I sit there, too numb to process this. Millions of questions are spinning through my head, but I can only form one with my mouth: "With who?"

Her mouth opens and then closes, a little like a fish does. "Andy, that's not important, what's important is-"

"No," I cut her off. "I want to know who it was that's better than me."

She sighs. "All it was was a sexual attraction, I care about YOU more than him. But to answer your question, i-it was Ashley." She hangs her head in shame.

Ashley?
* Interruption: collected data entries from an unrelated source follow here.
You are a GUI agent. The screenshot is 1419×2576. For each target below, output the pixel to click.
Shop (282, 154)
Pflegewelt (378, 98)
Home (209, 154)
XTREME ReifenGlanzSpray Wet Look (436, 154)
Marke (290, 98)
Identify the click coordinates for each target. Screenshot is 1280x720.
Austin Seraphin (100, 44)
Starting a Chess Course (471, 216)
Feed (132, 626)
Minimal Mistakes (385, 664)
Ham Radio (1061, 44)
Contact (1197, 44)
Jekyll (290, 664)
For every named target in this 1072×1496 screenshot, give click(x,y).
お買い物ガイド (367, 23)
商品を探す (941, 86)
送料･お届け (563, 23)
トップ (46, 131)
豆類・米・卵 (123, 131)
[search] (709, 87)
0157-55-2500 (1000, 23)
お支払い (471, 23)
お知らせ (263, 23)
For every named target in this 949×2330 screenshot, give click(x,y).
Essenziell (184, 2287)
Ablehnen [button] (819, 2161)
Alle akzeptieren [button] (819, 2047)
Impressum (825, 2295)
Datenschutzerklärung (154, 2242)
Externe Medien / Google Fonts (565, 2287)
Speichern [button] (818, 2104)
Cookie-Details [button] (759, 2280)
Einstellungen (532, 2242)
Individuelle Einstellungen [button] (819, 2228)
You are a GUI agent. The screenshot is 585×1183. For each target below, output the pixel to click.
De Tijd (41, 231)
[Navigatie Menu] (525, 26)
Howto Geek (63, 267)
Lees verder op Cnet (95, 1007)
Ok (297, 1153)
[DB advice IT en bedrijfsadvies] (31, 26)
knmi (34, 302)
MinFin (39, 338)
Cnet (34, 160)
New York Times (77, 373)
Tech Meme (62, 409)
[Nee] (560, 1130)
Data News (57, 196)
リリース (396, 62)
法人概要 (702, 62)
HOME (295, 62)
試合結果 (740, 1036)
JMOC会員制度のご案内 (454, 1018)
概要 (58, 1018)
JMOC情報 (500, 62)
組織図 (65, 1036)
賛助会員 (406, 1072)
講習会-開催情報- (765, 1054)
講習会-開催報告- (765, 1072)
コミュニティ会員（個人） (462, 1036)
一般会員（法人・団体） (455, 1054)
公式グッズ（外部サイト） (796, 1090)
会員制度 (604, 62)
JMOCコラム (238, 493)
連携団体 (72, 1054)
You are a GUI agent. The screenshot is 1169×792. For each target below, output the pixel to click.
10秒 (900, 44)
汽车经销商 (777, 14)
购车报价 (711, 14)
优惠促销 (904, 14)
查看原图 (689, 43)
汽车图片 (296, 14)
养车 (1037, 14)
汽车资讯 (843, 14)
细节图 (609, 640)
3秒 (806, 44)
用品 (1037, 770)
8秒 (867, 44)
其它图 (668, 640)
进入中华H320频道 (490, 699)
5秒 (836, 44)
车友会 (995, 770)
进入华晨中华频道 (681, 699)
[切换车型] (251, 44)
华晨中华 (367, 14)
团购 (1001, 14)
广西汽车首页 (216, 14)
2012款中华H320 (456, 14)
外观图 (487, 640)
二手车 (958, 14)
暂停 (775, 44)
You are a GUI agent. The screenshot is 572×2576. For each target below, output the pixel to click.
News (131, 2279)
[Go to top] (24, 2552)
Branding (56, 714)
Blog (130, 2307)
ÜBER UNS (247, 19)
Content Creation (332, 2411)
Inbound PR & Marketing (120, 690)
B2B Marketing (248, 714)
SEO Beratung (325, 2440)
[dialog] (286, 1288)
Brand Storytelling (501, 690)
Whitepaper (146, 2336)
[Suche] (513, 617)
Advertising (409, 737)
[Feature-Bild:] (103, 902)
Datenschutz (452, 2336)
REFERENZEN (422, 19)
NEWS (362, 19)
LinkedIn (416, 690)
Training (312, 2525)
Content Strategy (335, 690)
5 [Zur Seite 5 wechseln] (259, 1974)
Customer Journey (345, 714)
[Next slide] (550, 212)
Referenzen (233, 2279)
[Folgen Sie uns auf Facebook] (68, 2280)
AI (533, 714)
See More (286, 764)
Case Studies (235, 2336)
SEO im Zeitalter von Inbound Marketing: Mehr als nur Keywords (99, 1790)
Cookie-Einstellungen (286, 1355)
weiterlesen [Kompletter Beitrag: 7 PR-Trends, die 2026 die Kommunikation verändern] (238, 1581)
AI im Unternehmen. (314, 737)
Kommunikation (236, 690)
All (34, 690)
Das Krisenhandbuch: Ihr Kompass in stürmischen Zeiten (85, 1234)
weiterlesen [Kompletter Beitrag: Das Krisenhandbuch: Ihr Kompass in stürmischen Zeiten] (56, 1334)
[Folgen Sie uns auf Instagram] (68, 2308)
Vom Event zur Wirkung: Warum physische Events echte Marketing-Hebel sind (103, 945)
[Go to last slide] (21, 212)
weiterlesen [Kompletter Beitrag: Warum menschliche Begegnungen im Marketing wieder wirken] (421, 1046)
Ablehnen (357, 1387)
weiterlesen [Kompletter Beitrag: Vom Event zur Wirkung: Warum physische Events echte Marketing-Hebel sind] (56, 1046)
As in, my best friend? I guess no one really does like me. I get up and walk out to my car. Scout is trying to stop me and she's talking to me, but I can't make out what she's saying. Once I get into my car, I drive off to the beach. I find my secret spot, nestled in between rocks but not quite in the water, and sit down.

I can't really comprehend this. My best friend and my girlfriend kissed. Maybe they even had sex. And they had to know that I was going to be hurt in the end. Everyone else had to have known, too. That's what was with the awkward glares at lunch and everyone asking if I was ok. They all knew but decided to lead me on until the last possible second. They knew it would hurt me more, so they let it happen.

And that hurt more than the cheating itself.

I don't notice the tide getting higher, probably ruining my boots. I don't notice Jinxx coming to try and talk to me before leaving. I don't notice how I spend nearly 12 hours just sitting there, thinking. I don't even notice the tears streaming down my face, or the thousands of notifications going off on my phone. All I can focus on is the pain in my wrists and the cool feeling of the razor in my hand.